Hardware Support for OpenMP Collective Operations

机译：OpenMP集体操作的硬件支持

获取原文

获取原文并翻译 | 示例

页面导航

摘要
著录项
相似文献
相关主题

摘要

Efficient implementation of OpenMP collective operations (e.g. barriers and reductions) is essential for good performance from OpenMP programs. State-of-the-art on-chip networks and block-based cache coherence protocols used in shared memory Chip Multiprocessors (CMPs) are inefficient for implementing these collective operations. The performance of CMPs can be seriously degraded by the multitude of memory requests and coherence messages required to implement collective operations.
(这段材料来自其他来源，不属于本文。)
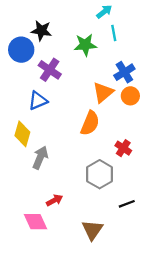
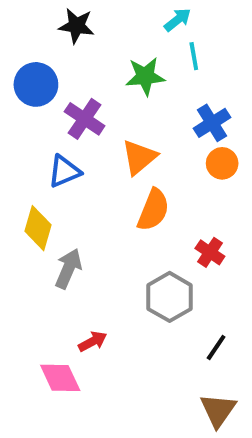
black star: (41, 31) -> (76, 26), moved
orange triangle: (103, 92) -> (139, 157), moved
black line: (127, 204) -> (216, 347), turned -35
brown triangle: (92, 230) -> (218, 410), moved

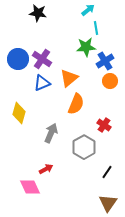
green star: (145, 76) -> (86, 47), moved
blue circle: (36, 84) -> (18, 59), moved
blue triangle: (64, 171) -> (42, 83), moved
gray arrow: (68, 269) -> (51, 133), moved

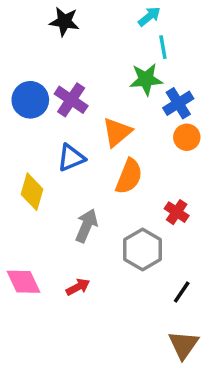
blue triangle: (42, 83) -> (71, 158), moved
pink diamond: (30, 187) -> (24, 282), moved

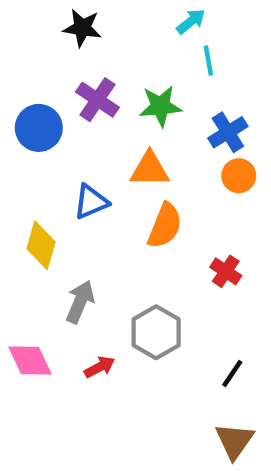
green star: (146, 79) -> (160, 106), moved
purple cross: (71, 100) -> (97, 100), moved
orange triangle: (117, 132) -> (150, 169), turned 40
gray arrow: (86, 226) -> (80, 302), moved
gray hexagon: (143, 249) -> (156, 332), moved

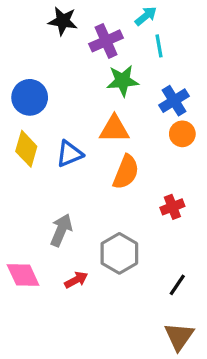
purple cross: (97, 100) -> (106, 41), moved, turned 32
yellow diamond: (41, 245) -> (26, 149), moved
red cross: (226, 271) -> (172, 207), turned 35

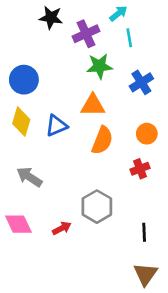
orange circle: (182, 134) -> (147, 134), moved
gray arrow: (61, 230) -> (29, 177), moved, turned -80
black line: (177, 285) -> (144, 232), turned -36

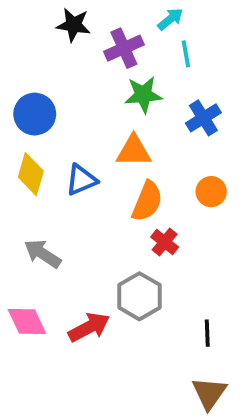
red cross: (140, 169) -> (165, 242), moved, turned -30
red arrow: (62, 228) -> (89, 327), size x1.5

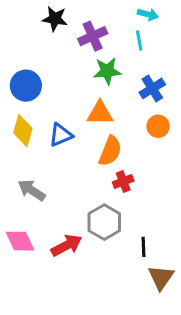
cyan arrow: (170, 19) -> (148, 14), moved, turned 54
orange circle: (211, 192) -> (158, 126), moved
red cross: (165, 242) -> (123, 181), turned 30
black line: (207, 333) -> (144, 247), moved
brown triangle: (209, 393) -> (161, 277), moved

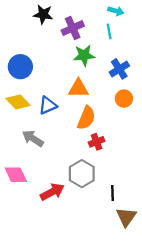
yellow diamond: (23, 131) -> (18, 102), turned -60
gray arrow: (32, 190) -> (33, 138), moved
pink diamond: (20, 241) -> (16, 175), moved

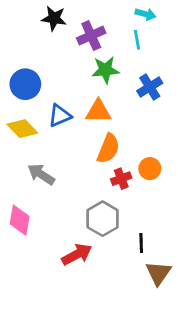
orange circle: (124, 99) -> (150, 169), moved
blue triangle: (48, 105) -> (60, 116), moved
pink diamond: (16, 175) -> (20, 220), turned 35
red arrow: (52, 192) -> (77, 254), moved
To provide efficient support for OpenMP collective operations, this paper presents a CMP-AFN architecture and Instruction Set Architecture (ISA) extensions that augment a conventional shared-memory CMP with a tightly-integrated Aggregate Function Network (AFN) that implements low-latency collectives without using or interfering with the memory hierarchy. For a modest increase in circuit complexity, traffic within a CMP's internal network is dramatically reduced, improving the performance of caches and reducing power consumption. Full system simulations of 16-core CMPs show a CMP-AFN outperforms the reference design significantly, eliminating more than 60% of memory accesses and more than 70% of private L1 data cache misses in both the EPCC OpenMP microbenchmarks and SPEC OMP benchmarks.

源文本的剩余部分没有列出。